Even as we?increase?our machine sizes, data warehouses, data pipelines, etc, we completely?understand the costs and benefits?that come with it and have full control of turning it on and off if needed.

This had and will save us from a lot of headaches.

 

Conclusion

 
 



Photo by?Fernando Brasil?on?Unsplash

 

If you’ve read until this point, you must really have a thing for data.
You should!

We’ve already made ETLs and ELTs. Who knows what kind of pipelines we will be building in the?future?

In this article, we talked about —

  • What are ELT/ETL Data Pipelines?
  • How I redesigned ETL to ELT Pipelines
  • Why I did it

As usual, I end with a quote.


Data is the new science.

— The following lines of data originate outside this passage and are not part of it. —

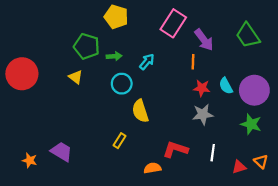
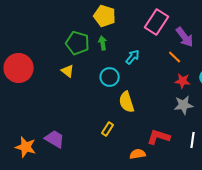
green arrow: (114, 56) -> (103, 43), moved, turned -96
orange line: (193, 62) -> (175, 57), turned -48
orange star: (30, 160) -> (26, 147), size x1.5

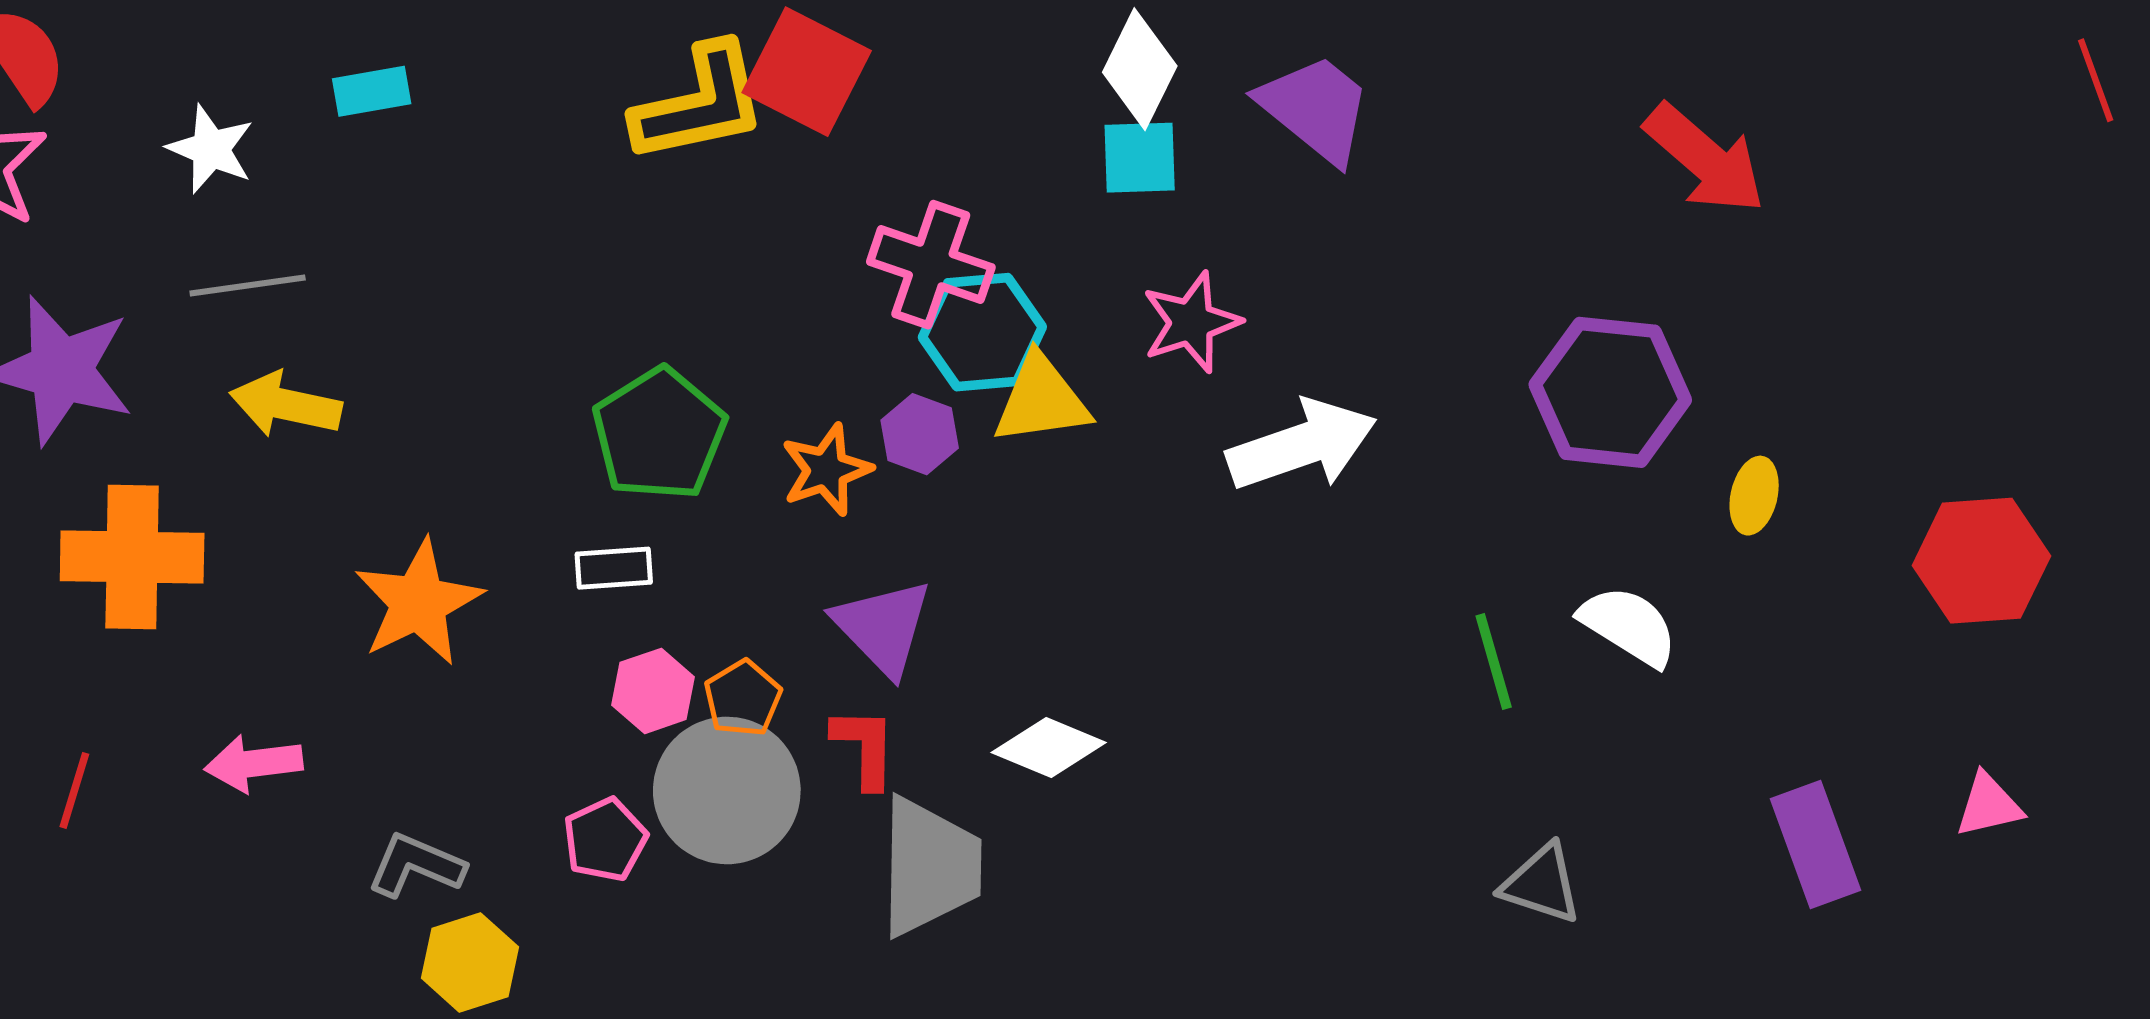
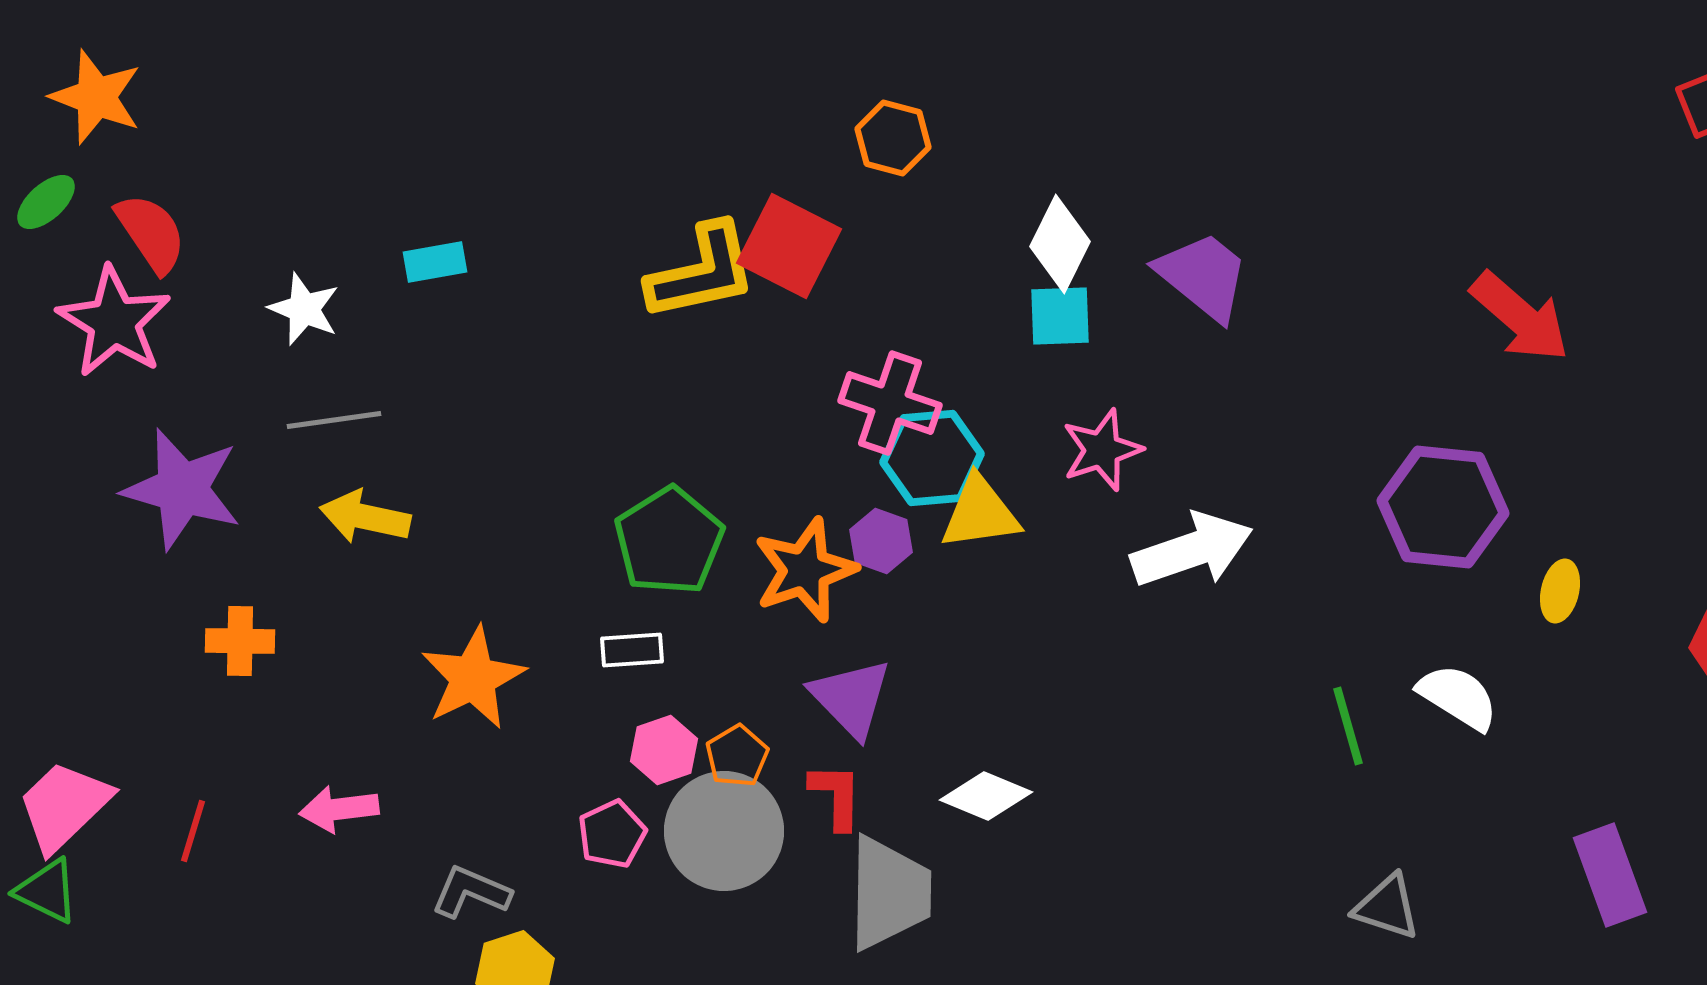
orange star: (826, 470) -> (805, 570), size x1.4
orange cross: (132, 557) -> (240, 641), size x0.6
pink pentagon: (605, 840) -> (612, 834), moved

Big Data holds the answers
—Pet Gelsinger


 

Subscribe to my newsletter to stay in touch.

 
You can also support me by signing up for a medium membership through?my link. You will be able to read an unlimited amount of stories from me and other incredible writers!

I am working on more stories, writings, and guides in the data industry. You can absolutely expect more posts like this. In the meantime, feel free to check out my other?articles?to temporarily fill your hunger for data.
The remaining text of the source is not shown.